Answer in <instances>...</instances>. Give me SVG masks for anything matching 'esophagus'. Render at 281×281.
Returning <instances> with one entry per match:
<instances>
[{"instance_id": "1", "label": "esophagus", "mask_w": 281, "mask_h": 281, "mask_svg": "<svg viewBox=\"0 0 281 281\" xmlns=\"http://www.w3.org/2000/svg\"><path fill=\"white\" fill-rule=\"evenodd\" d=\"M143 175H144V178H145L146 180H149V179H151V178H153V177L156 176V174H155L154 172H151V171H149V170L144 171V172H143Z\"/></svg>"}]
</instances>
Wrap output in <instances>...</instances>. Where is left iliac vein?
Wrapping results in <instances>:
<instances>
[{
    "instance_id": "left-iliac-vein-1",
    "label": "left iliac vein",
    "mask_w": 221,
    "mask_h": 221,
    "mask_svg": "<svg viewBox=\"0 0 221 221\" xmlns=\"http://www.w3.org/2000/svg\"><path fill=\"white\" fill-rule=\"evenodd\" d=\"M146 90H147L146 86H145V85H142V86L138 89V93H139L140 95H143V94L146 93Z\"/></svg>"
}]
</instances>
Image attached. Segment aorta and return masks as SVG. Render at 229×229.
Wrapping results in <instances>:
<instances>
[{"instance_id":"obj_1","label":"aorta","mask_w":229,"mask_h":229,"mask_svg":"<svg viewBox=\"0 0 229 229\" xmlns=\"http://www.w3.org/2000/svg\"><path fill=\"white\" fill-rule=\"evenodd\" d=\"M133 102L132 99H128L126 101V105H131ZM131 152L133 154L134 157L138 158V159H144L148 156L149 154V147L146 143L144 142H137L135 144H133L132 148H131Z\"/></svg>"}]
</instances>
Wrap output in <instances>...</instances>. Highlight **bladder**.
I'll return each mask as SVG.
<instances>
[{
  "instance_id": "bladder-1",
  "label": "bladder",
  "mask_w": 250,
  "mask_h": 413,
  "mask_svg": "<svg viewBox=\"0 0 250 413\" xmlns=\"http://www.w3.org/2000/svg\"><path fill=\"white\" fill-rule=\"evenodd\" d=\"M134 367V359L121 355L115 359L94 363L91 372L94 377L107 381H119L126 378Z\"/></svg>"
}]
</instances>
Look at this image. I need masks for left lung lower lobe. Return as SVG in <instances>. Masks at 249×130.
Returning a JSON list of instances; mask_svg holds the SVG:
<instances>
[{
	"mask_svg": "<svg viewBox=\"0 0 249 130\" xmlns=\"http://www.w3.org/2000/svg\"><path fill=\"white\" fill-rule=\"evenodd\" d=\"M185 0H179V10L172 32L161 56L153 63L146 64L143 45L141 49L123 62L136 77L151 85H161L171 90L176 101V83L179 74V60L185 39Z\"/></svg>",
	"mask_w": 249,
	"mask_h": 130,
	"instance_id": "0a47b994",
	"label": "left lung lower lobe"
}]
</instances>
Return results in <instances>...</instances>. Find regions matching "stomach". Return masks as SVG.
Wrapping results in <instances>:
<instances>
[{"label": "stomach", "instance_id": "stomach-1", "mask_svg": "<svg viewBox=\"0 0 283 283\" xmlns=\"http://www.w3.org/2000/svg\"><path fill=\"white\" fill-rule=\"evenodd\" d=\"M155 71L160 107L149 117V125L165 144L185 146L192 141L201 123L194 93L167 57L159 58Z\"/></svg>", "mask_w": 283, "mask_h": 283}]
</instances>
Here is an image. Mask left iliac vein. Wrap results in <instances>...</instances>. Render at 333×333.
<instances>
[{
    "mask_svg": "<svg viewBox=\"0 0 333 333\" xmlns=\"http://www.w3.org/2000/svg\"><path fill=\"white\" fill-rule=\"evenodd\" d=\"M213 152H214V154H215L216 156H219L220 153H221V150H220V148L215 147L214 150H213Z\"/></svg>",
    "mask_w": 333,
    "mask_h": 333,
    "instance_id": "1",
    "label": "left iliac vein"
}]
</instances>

* * *

Directions> Repeat the data in full, matching each line exactly.

Solved exercise>
Answer in <instances>...</instances>. Give me SVG masks for anything matching 'esophagus'. Render at 281×281.
Returning <instances> with one entry per match:
<instances>
[{"instance_id": "1", "label": "esophagus", "mask_w": 281, "mask_h": 281, "mask_svg": "<svg viewBox=\"0 0 281 281\" xmlns=\"http://www.w3.org/2000/svg\"><path fill=\"white\" fill-rule=\"evenodd\" d=\"M143 175H144V178H145L146 180H149V179H151V178H153V177L156 176V174H155L154 172H151V171H149V170L144 171V172H143Z\"/></svg>"}]
</instances>
Wrap output in <instances>...</instances>. Where is left iliac vein?
Wrapping results in <instances>:
<instances>
[{
    "instance_id": "left-iliac-vein-1",
    "label": "left iliac vein",
    "mask_w": 221,
    "mask_h": 221,
    "mask_svg": "<svg viewBox=\"0 0 221 221\" xmlns=\"http://www.w3.org/2000/svg\"><path fill=\"white\" fill-rule=\"evenodd\" d=\"M146 90H147L146 86H145V85H142V86L138 89V93H139L140 95H143V94L146 93Z\"/></svg>"
}]
</instances>
Image attached. Segment aorta and return masks as SVG. Render at 229×229.
Wrapping results in <instances>:
<instances>
[{"instance_id":"obj_1","label":"aorta","mask_w":229,"mask_h":229,"mask_svg":"<svg viewBox=\"0 0 229 229\" xmlns=\"http://www.w3.org/2000/svg\"><path fill=\"white\" fill-rule=\"evenodd\" d=\"M133 102L132 99H128L126 101V105H131ZM131 152L133 154L134 157L138 158V159H144L148 156L149 154V147L146 143L144 142H137L135 144H133L132 148H131Z\"/></svg>"}]
</instances>
Wrap output in <instances>...</instances>. Highlight **bladder**.
I'll return each mask as SVG.
<instances>
[{
  "instance_id": "bladder-1",
  "label": "bladder",
  "mask_w": 250,
  "mask_h": 413,
  "mask_svg": "<svg viewBox=\"0 0 250 413\" xmlns=\"http://www.w3.org/2000/svg\"><path fill=\"white\" fill-rule=\"evenodd\" d=\"M134 367V359L121 355L115 359L94 363L91 372L94 377L107 381H119L126 378Z\"/></svg>"
}]
</instances>
Look at this image. I need masks for left lung lower lobe. Return as SVG in <instances>. Masks at 249×130.
Returning a JSON list of instances; mask_svg holds the SVG:
<instances>
[{
	"mask_svg": "<svg viewBox=\"0 0 249 130\" xmlns=\"http://www.w3.org/2000/svg\"><path fill=\"white\" fill-rule=\"evenodd\" d=\"M185 0H179V10L172 32L161 56L153 63L146 64L143 45L141 49L123 62L136 77L151 85H161L171 90L176 101V83L179 74V60L185 39Z\"/></svg>",
	"mask_w": 249,
	"mask_h": 130,
	"instance_id": "0a47b994",
	"label": "left lung lower lobe"
}]
</instances>
Return results in <instances>...</instances>. Find regions matching "stomach". Return masks as SVG.
Wrapping results in <instances>:
<instances>
[{"label": "stomach", "instance_id": "stomach-1", "mask_svg": "<svg viewBox=\"0 0 283 283\" xmlns=\"http://www.w3.org/2000/svg\"><path fill=\"white\" fill-rule=\"evenodd\" d=\"M155 71L160 107L149 117V125L165 144L185 146L192 141L201 123L194 93L167 57L159 58Z\"/></svg>", "mask_w": 283, "mask_h": 283}]
</instances>
Here is an image. Mask left iliac vein. Wrap results in <instances>...</instances>. Render at 333×333.
<instances>
[{
    "mask_svg": "<svg viewBox=\"0 0 333 333\" xmlns=\"http://www.w3.org/2000/svg\"><path fill=\"white\" fill-rule=\"evenodd\" d=\"M213 152H214V154H215L216 156H219L220 153H221V150H220V148L215 147L214 150H213Z\"/></svg>",
    "mask_w": 333,
    "mask_h": 333,
    "instance_id": "1",
    "label": "left iliac vein"
}]
</instances>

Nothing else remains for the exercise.